The data:
----

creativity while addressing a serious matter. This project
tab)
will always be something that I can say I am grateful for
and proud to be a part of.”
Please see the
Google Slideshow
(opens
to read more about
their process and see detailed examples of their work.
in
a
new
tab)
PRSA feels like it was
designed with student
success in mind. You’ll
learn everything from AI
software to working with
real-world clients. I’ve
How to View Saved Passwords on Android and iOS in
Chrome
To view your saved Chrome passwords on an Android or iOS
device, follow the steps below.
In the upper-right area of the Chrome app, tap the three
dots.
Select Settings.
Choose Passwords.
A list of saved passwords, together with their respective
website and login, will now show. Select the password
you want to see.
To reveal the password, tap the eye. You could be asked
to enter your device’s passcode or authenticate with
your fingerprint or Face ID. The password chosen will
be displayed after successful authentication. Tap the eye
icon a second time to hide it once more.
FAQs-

----

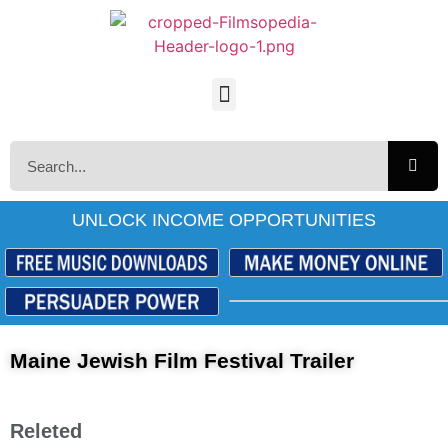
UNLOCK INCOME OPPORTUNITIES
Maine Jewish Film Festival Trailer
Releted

----

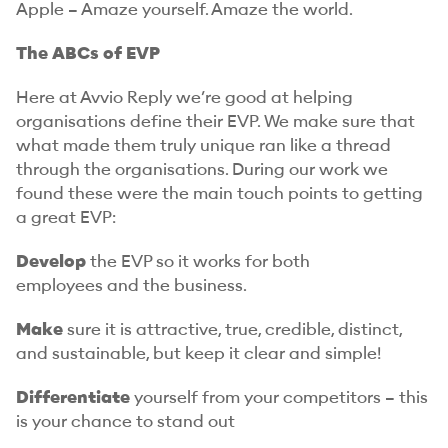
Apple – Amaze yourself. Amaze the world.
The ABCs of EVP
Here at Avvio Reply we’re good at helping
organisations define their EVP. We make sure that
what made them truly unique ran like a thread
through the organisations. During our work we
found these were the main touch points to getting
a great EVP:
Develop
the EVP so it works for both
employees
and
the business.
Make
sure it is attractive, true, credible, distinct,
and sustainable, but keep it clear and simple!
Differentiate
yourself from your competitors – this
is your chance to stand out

----

Work required:
Show every line above where "Chrome" is found.

Result:
Chrome
To view your saved Chrome passwords on an Android or iOS
In the upper-right area of the Chrome app, tap the three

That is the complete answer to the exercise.